Representing the Good Neighbor: Music, Difference, and the Pan American Dream
Oxford University Press, 2013

UC Davis Music Professor Carol A. Hess’s book has recently been published (available in eBook editions now, and in hardback this November). The book  investigates the reception of Latin American art music in the US during the Pan American movement of the 1930s and 40s. Under the Good Neighbor policy, crafted by the administration of President Franklin D. Roosevelt to cement hemispheric solidarity amid fears of European fascism, Latin American art music flourished and US critics applauded it as “universal.”

From the Oxford University Press website, “About this Book:”

In Representing the Good Neighbor, Carol A. Hess investigates the reception of Latin American art music in the US during the Pan American movement of the 1930s and 40s. An amalgamation of economic, political and cultural objectives, Pan Americanism was premised on the idea that the Americas were bound by geography, common interests, and a shared history, and stressed the psychological and spiritual bonds between the North and South. Threatened by European Fascism, the US government wholeheartedly embraced this movement as a way of recruiting Latin American countries as political partners. In a concerted effort to promote a sameness-embracing attitude between the US and Latin America, it established, in collaboration with entities such as the Pan American Union, exchange programs for US and Latin American composers as well as a series of contests, music education projects, and concerts dedicated to Latin American music.

Through comparisons of the work of three of the most prominent Latin American composers of the period—Carlos Chávez, Heitor Villa-Lobos and Alberto Ginastera—Hess shows that the resulting explosion of Latin American music in the US during the 30s and 40s was accompanied by a widespread—though by no means universal—embracement by critics as an exemplar of cosmopolitan universalism.

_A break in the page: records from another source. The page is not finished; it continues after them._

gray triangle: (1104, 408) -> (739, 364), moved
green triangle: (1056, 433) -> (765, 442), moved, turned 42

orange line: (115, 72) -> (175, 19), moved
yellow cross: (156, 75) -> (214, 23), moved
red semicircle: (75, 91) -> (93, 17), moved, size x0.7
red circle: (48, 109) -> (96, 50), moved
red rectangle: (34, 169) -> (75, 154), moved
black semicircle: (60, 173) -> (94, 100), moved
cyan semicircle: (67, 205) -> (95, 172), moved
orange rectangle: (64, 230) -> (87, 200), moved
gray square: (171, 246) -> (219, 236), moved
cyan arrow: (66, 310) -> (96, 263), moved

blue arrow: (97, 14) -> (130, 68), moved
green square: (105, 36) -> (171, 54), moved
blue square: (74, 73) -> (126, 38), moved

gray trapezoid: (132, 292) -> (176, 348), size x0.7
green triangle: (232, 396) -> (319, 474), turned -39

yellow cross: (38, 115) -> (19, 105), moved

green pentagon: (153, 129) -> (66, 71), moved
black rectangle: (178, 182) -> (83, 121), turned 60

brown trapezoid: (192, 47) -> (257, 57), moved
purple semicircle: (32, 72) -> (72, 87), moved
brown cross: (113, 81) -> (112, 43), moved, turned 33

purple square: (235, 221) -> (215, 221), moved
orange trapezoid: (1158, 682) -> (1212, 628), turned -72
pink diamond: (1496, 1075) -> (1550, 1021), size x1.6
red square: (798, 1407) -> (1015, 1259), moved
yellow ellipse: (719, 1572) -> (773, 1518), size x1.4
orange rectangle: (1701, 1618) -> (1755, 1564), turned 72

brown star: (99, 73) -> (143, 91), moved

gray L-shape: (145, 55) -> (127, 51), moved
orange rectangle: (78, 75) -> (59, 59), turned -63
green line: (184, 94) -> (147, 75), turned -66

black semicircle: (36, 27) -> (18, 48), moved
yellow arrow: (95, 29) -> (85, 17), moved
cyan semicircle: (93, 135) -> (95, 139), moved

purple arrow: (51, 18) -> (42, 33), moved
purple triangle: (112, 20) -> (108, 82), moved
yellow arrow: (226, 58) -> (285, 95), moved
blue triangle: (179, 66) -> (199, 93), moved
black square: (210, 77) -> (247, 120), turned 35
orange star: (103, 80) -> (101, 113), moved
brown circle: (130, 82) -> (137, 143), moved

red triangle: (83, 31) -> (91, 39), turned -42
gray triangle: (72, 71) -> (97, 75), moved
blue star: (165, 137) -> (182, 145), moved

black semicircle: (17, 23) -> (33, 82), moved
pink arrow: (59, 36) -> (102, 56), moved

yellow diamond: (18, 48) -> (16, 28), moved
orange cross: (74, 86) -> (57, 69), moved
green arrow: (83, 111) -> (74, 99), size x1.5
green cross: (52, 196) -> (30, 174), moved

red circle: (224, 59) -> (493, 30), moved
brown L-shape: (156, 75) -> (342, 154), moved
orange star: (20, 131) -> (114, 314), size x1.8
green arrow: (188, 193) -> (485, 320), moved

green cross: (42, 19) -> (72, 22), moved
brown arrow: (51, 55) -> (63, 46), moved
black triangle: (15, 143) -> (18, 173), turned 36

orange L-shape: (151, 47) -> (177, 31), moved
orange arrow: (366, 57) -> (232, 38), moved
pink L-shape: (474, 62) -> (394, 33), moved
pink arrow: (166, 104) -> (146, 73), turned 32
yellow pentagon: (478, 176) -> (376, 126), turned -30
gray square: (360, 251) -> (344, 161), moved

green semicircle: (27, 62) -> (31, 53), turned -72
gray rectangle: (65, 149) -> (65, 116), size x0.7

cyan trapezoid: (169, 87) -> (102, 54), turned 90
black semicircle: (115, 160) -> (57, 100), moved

Aspects shared between the music of US composers and that of their neighbors to the south were often touted and applauded. Yet, by the end of the Cold War period, critics had reverted to viewing Latin American music through the lens of difference and exoticism. In comparing these radically different modes of reception, Hess uncovers how and why attitudes towards Latin American music shifted so dramatically during the middle of the twentieth century, and what this tells us about the ways in which the history of American music has been written. As the first book to examine in detail the critical reception of Latin American music in the United States, Representing the Good Neighbor promises to be a landmark in the field of American music studies, and will be essential reading for students and scholars of music in the US and Latin America during the twentieth-century. It will also appeal to historians studying US-Latin America relations, as well as general readers interested in the history of American music.